WHAT THE TASK ASKS
Only a single number is expected: how many lines of the data hold the word "approved".

DATA
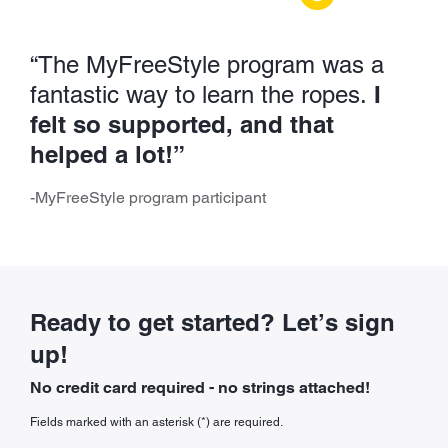
“The MyFreeStyle program was a
I
fantastic way to learn the ropes.
felt so supported, and that
helped a lot!”
-MyFreeStyle program participant
Ready to get started? Let’s sign
up!
No credit card required - no strings attached!
Fields marked with an asterisk (*) are required.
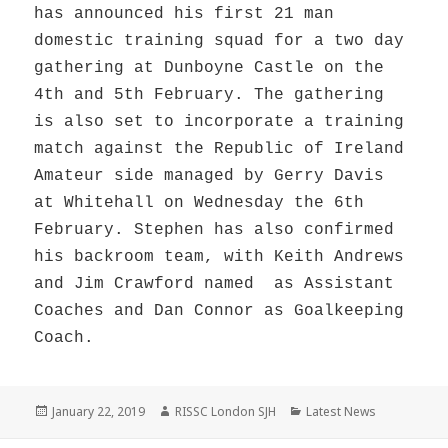
has announced his first 21 man
domestic training squad for a two day
gathering at Dunboyne Castle on the
4th and 5th February. The gathering
is also set to incorporate a training
match against the Republic of Ireland
Amateur side managed by Gerry Davis
at Whitehall on Wednesday the 6th
February. Stephen has also confirmed
his backroom team, with Keith Andrews
and Jim Crawford named as Assistant
Coaches and Dan Connor as Goalkeeping
Coach.
Posted
Author
Categories
January 22, 2019
RISSC London SJH
Latest News
on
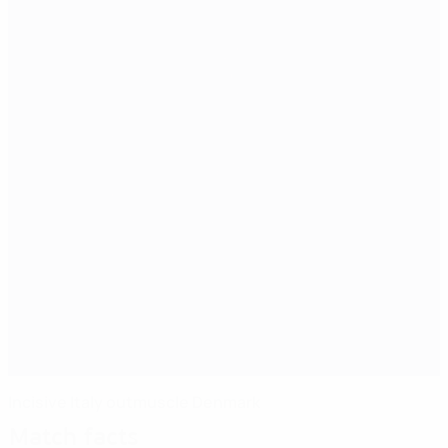
Incisive Italy outmuscle Denmark
Match facts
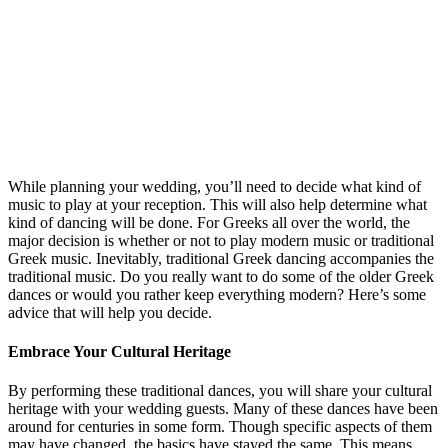
While planning your wedding, you’ll need to decide what kind of
music to play at your reception. This will also help determine what
kind of dancing will be done. For Greeks all over the world, the
major decision is whether or not to play modern music or traditional
Greek music. Inevitably, traditional Greek dancing accompanies the
traditional music. Do you really want to do some of the older Greek
dances or would you rather keep everything modern? Here’s some
advice that will help you decide.
Embrace Your Cultural Heritage
By performing these traditional dances, you will share your cultural
heritage with your wedding guests. Many of these dances have been
around for centuries in some form. Though specific aspects of them
may have changed, the basics have stayed the same. This means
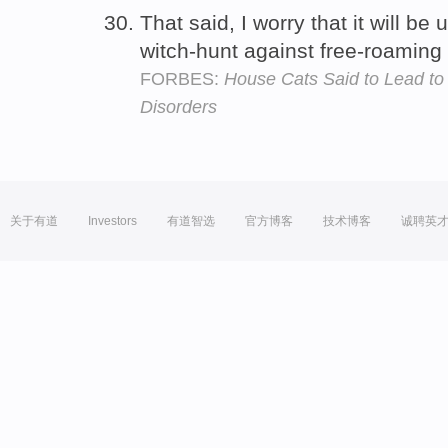
That said, I worry that it will be
witch-hunt against free-roaming
FORBES:
House Cats Said to Lead to
Disorders
关于有道
Investors
有道智选
官方博客
技术博客
诚聘英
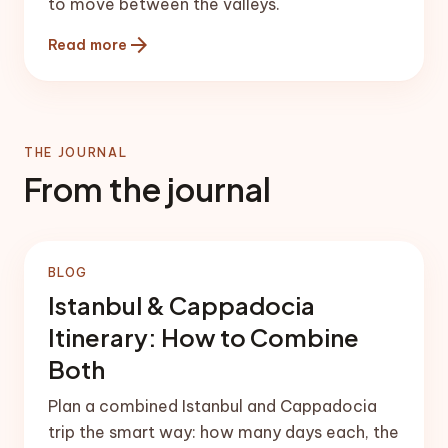
to move between the valleys.
arrow_forward
Read more
THE JOURNAL
From the journal
BLOG
Istanbul & Cappadocia
Itinerary: How to Combine
Both
Plan a combined Istanbul and Cappadocia
trip the smart way: how many days each, the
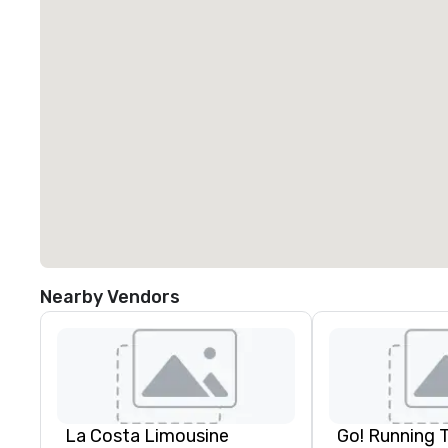
Nearby Vendors
La Costa Limousine
Go! Running 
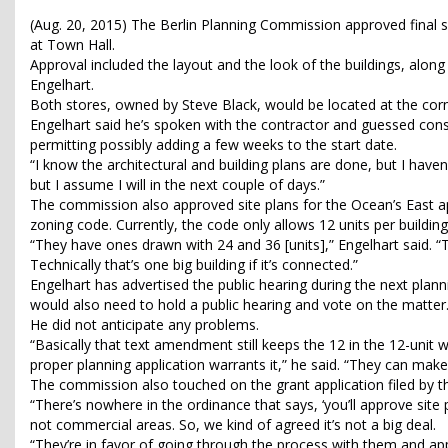
(Aug. 20, 2015) The Berlin Planning Commission approved final 
at Town Hall.
Approval included the layout and the look of the buildings, along
Engelhart.
Both stores, owned by Steve Black, would be located at the cor
Engelhart said he’s spoken with the contractor and guessed cons
permitting possibly adding a few weeks to the start date.
“I know the architectural and building plans are done, but I haven
but I assume I will in the next couple of days.”
The commission also approved site plans for the Ocean’s East
zoning code. Currently, the code only allows 12 units per building
“They have ones drawn with 24 and 36 [units],” Engelhart said. “
Technically that’s one big building if it’s connected.”
Engelhart has advertised the public hearing during the next pla
would also need to hold a public hearing and vote on the matter
He did not anticipate any problems.
“Basically that text amendment still keeps the 12 in the 12-unit 
proper planning application warrants it,” he said. “They can make t
The commission also touched on the grant application filed by t
“There’s nowhere in the ordinance that says, ‘you’ll approve site p
not commercial areas. So, we kind of agreed it’s not a big deal.
“They’re in favor of going through the process with them and appro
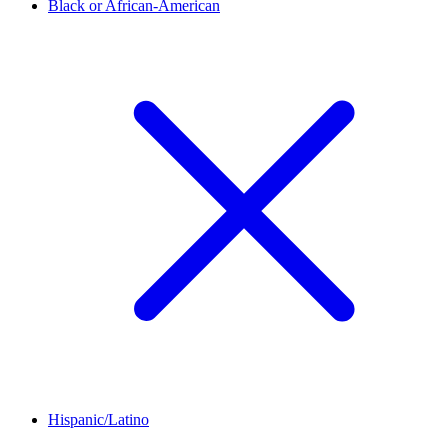
Black or African-American
Hispanic/Latino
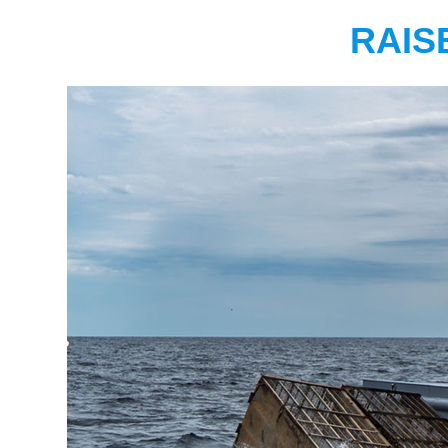
RAISE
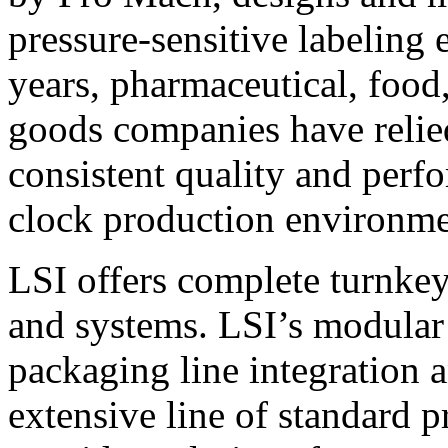
pressure-sensitive labeling
years, pharmaceutical, foo
goods companies have relied
consistent quality and perf
clock production environme
LSI offers complete turnkey
and systems. LSI’s modular
packaging line integration 
extensive line of standard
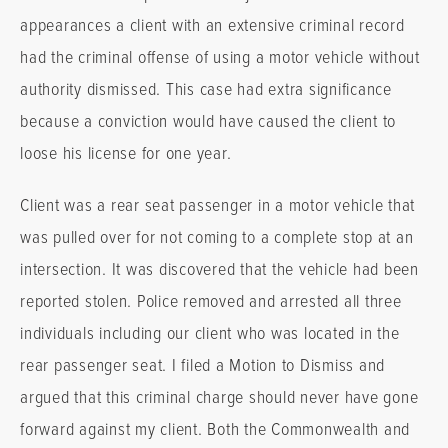
appearances a client with an extensive criminal record
had the criminal offense of using a motor vehicle without
authority dismissed. This case had extra significance
because a conviction would have caused the client to
loose his license for one year.
Client was a rear seat passenger in a motor vehicle that
was pulled over for not coming to a complete stop at an
intersection. It was discovered that the vehicle had been
reported stolen. Police removed and arrested all three
individuals including our client who was located in the
rear passenger seat. I filed a Motion to Dismiss and
argued that this criminal charge should never have gone
forward against my client. Both the Commonwealth and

SOLUTION
2